UPS Delivery Man Is Fired After Video Surfaces of His Anti-Latino Racist Rant

Photo courtesy Forward Latino

An unnamed UPS delivery driver has been fired after being caught using racist language when delivering a package to a Latino household. The incident occurred on December 17th.

The video, which was caught on a doorbell camera’s security footage, shows a white UPS driver appearing to be angry when delivering a package.

“Now you don’t get f—–g nothing…You can’t read and write and speak the f—–g English language,” he says while writing a “failed to deliver” notice and pasting it on the house’s front door.

The Aviles family says that the footage shows that the UPS worker never even attempted to deliver the package in the first place. He never rang the doorbell or knocked on the door.

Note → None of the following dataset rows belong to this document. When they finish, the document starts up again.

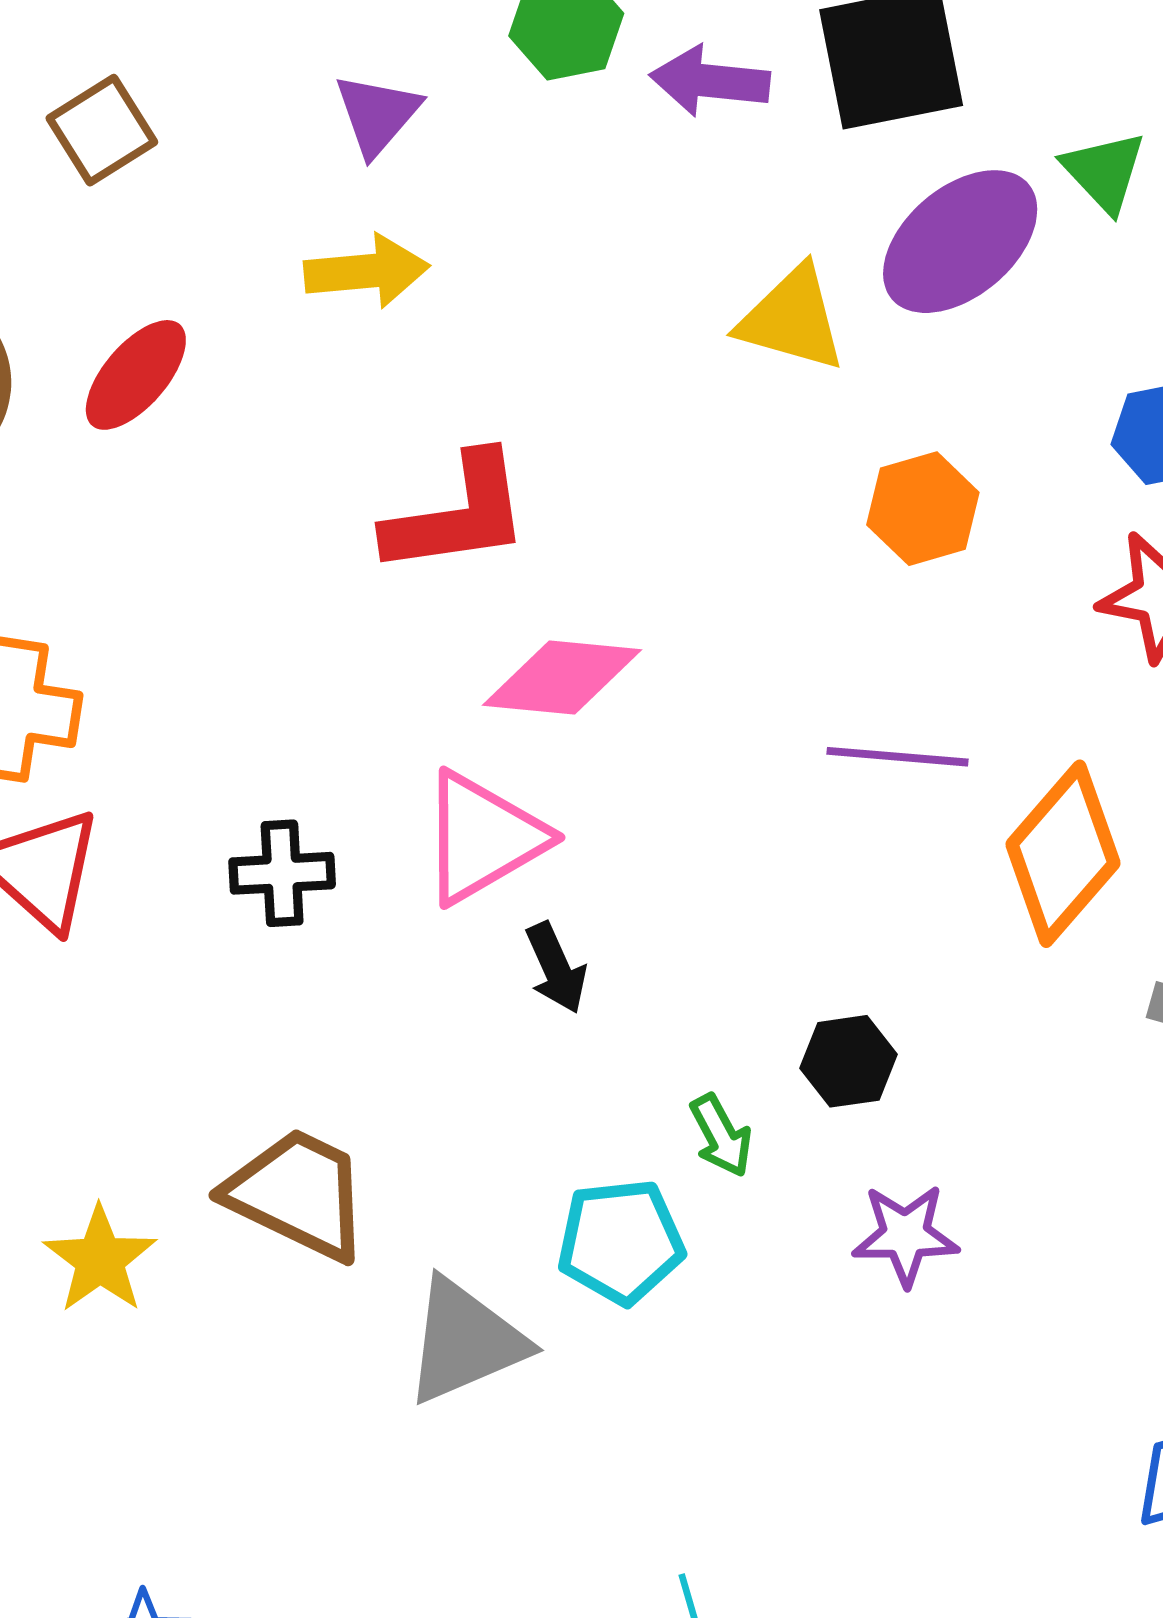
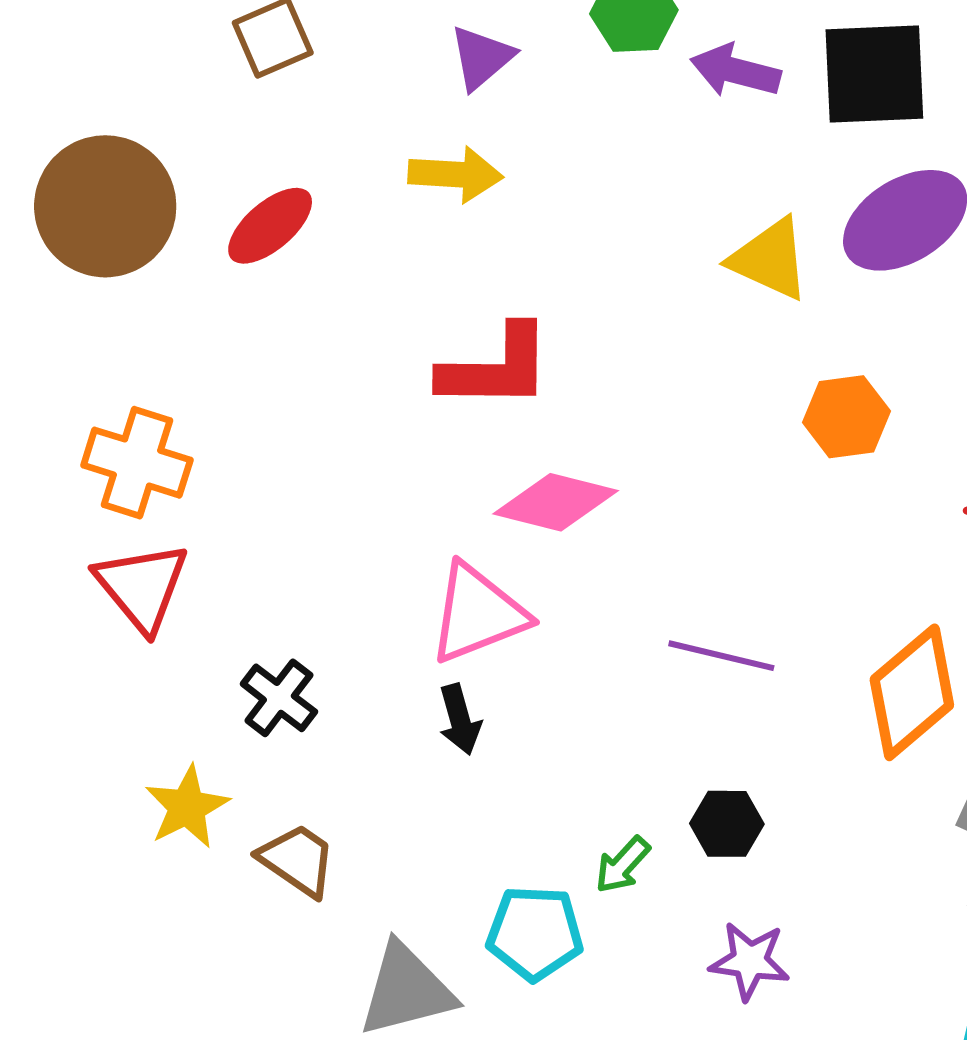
purple line: (898, 757) -> (721, 656), moved
black cross: (282, 873) -> (279, 698), moved, turned 32
black arrow: (556, 968) -> (460, 719), moved
green arrow: (721, 1135) -> (622, 865), turned 62
brown trapezoid: (298, 1194) -> (298, 860), size x0.7
yellow star: (100, 1260) -> (187, 807), moved

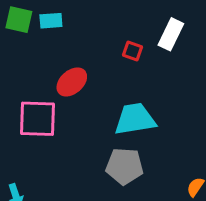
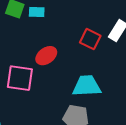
red square: (133, 51) -> (90, 39), size x1.5

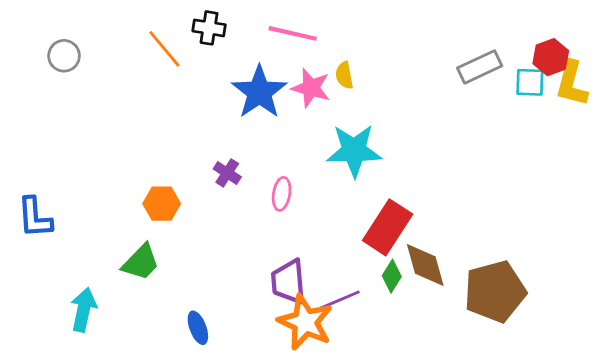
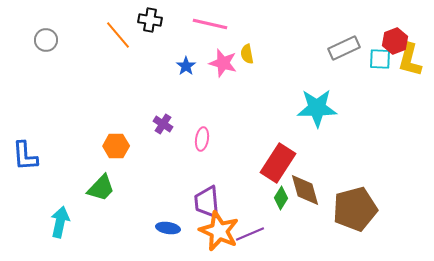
blue star: (259, 92) -> (186, 66), size x0.5
cyan star: (354, 151) -> (317, 108), moved
purple line: (340, 300) -> (250, 234), moved
blue ellipse: (198, 328) -> (168, 228), moved, turned -60

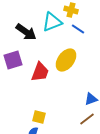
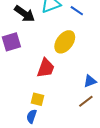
red trapezoid: (40, 72) -> (46, 68), moved

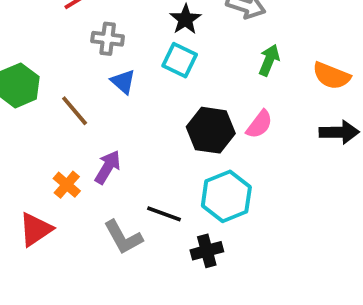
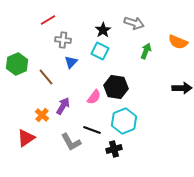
orange semicircle: (331, 76) -> (178, 42), moved
blue triangle: (123, 82) -> (71, 62), turned 32
pink semicircle: (259, 124) -> (94, 97), moved

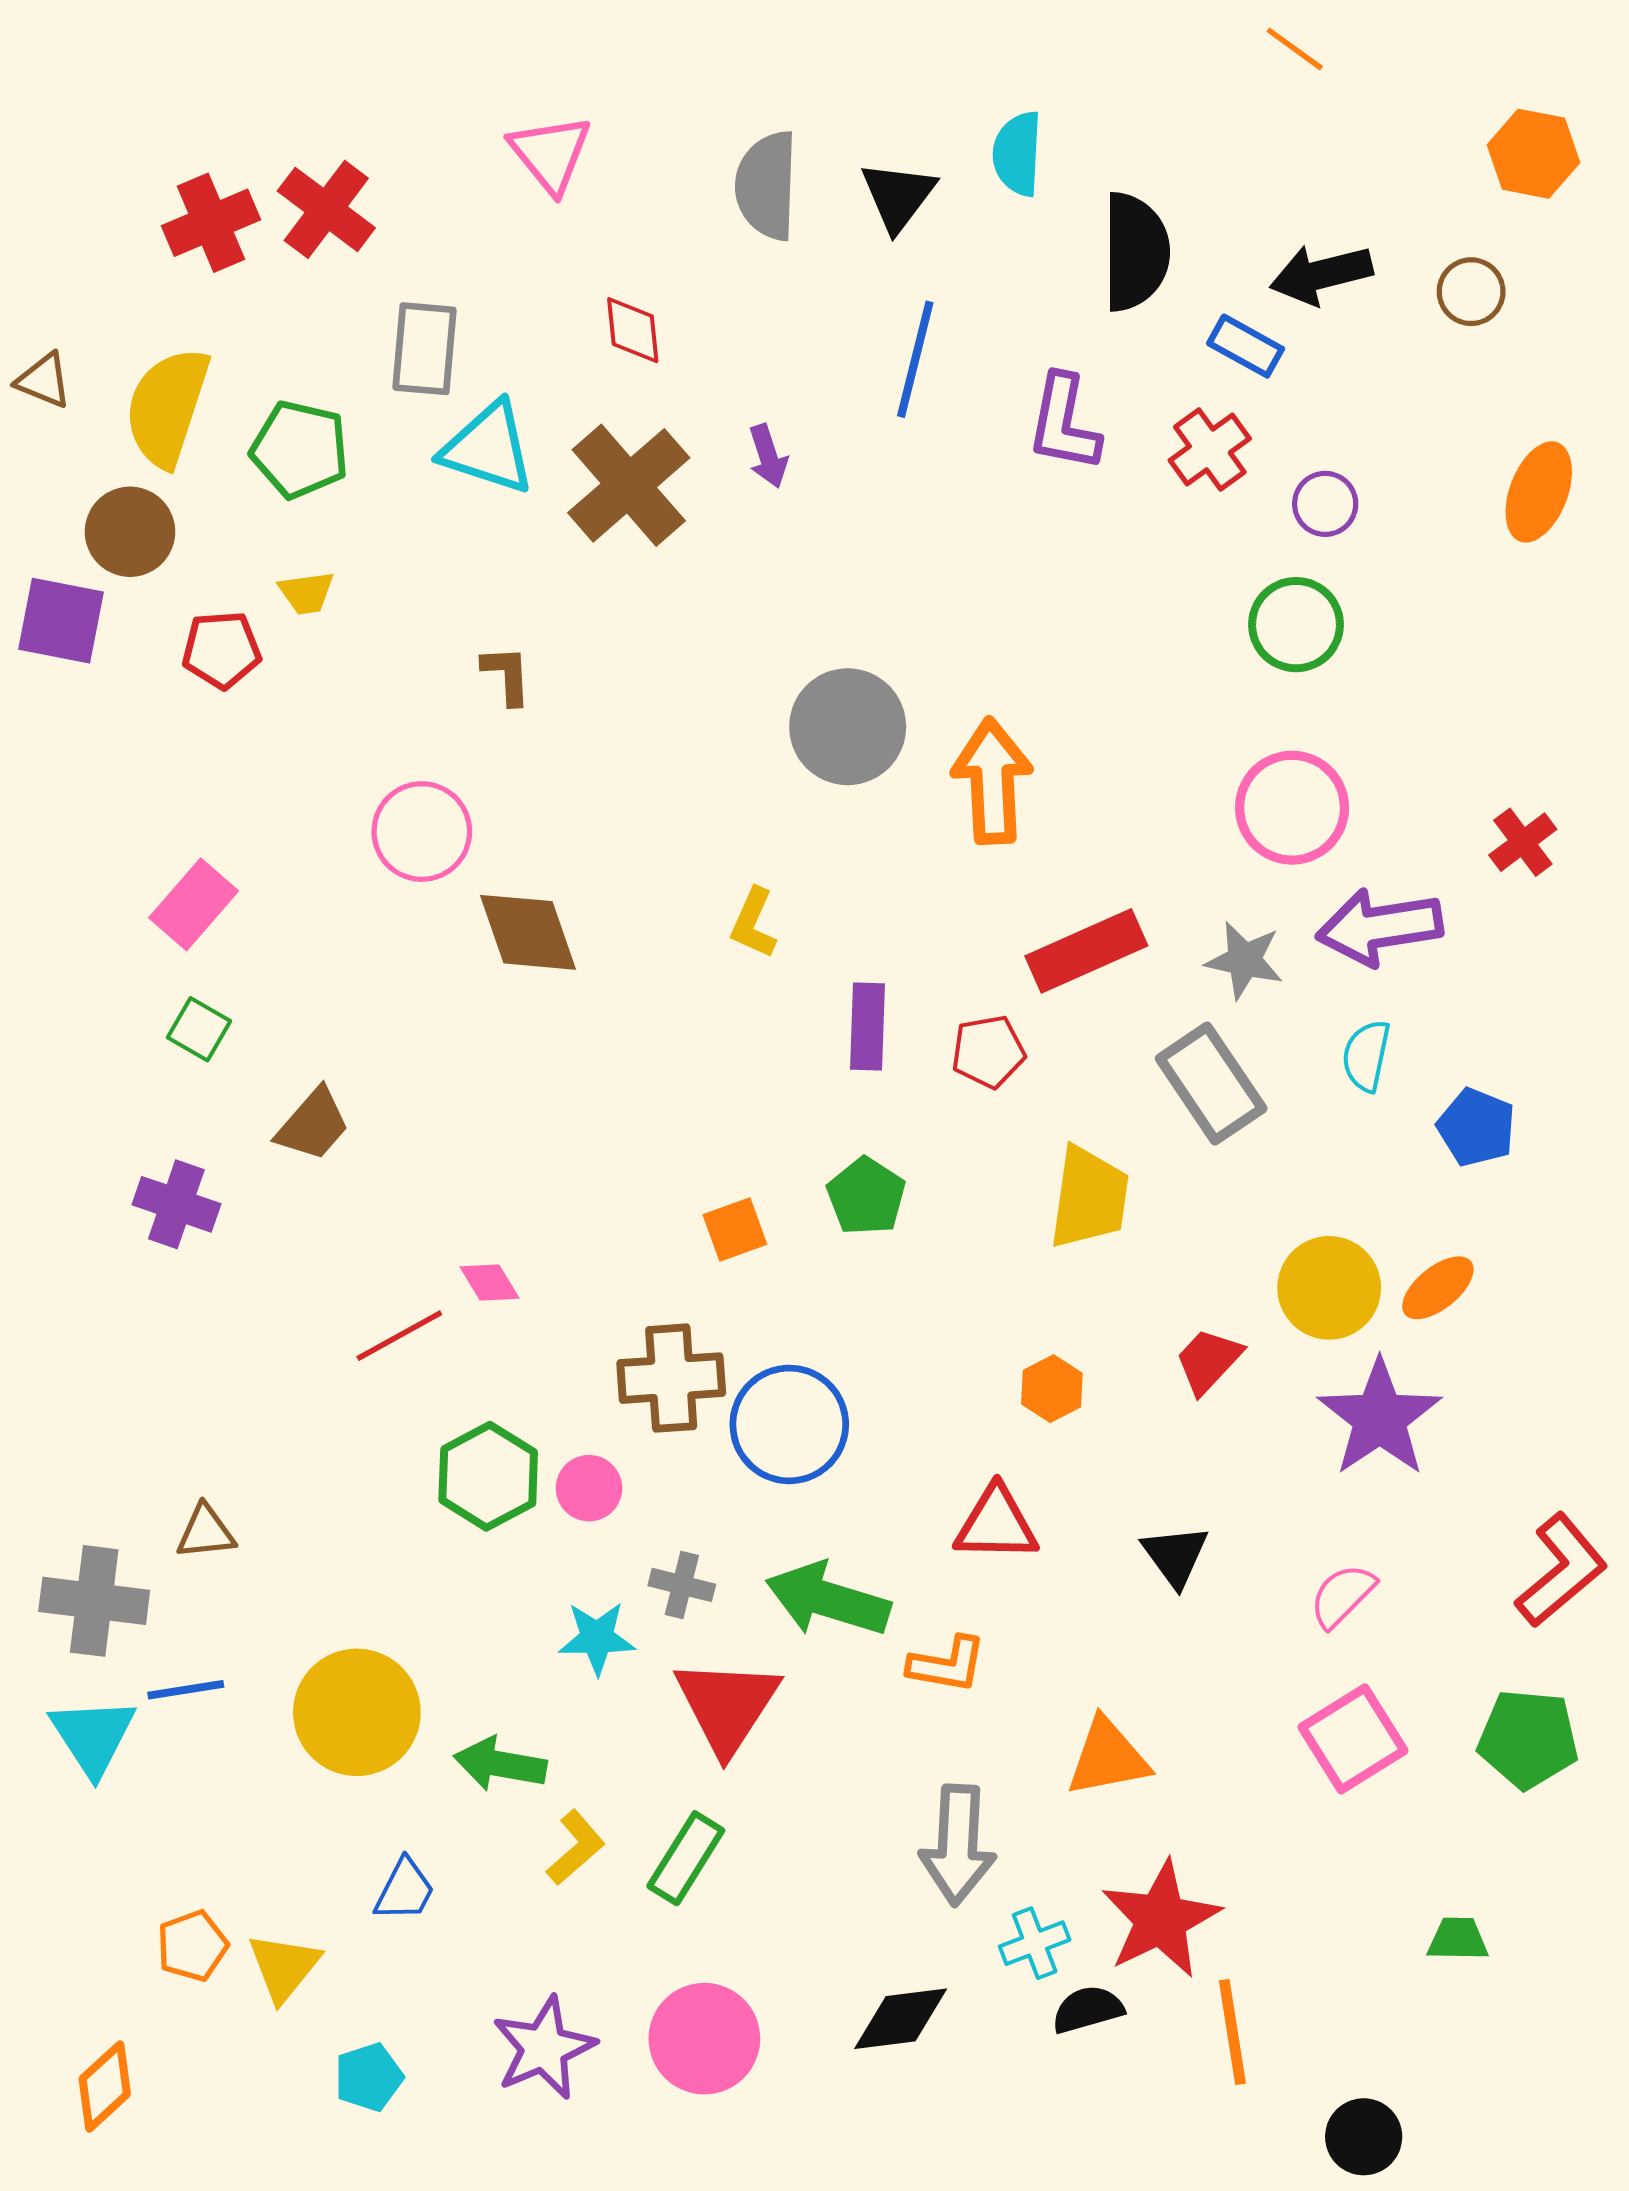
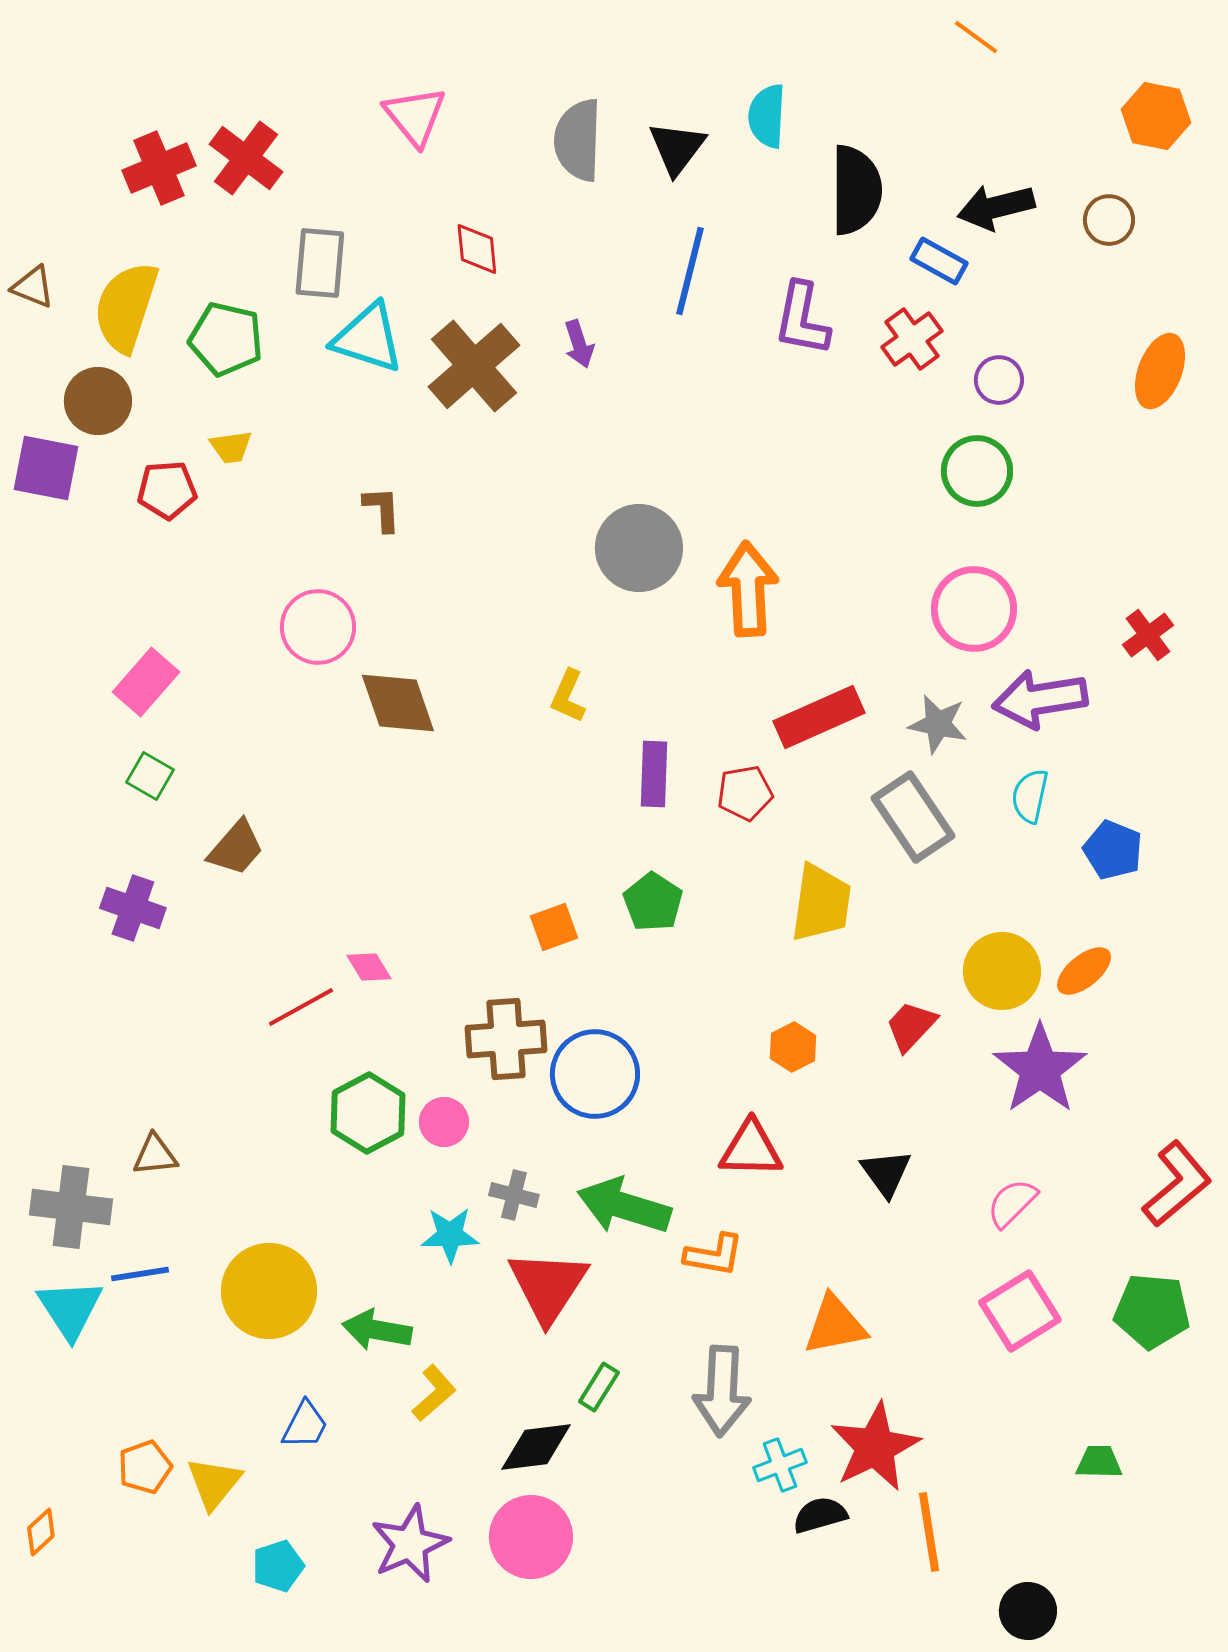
green rectangle: (686, 1858) -> (599, 1387), moved, size x0.7
black diamond: (901, 2019) -> (536, 1447), moved
orange diamond: (105, 2086) -> (41, 1532), moved, size x0.7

Based on that, the family has come to the conclusion that the driver intentionally withheld the package from the family out of prejudice and spite

They believe that the only way the driver could’ve known that the family was Latino was by making assumptions based off the name on the package.

“The only information this driver had that could serve as a trigger for this deep-seated hate was the name on the package,” said Forward Latino President Darryl Morin at a press conference addressing the incident.

“So what we have here is a very intentional act to ruin Christmas for somebody, for someone to spew this hateful rhetoric, and quite honestly to deceive their employer,” Morin continued.

Per UPS, the employee has now been fired. “There is no place in any community for racism, bigotry or hate. This is very serious and we promptly took action, terminating the driver’s employment. UPS is wholeheartedly committed to diversity, equity and inclusion,” UPS said in a statement. They also said they contacted the family to apologize.

But the Aviles family is still rattled that such bigoted people are out and about, letting their petty prejudices effect other people’s lives.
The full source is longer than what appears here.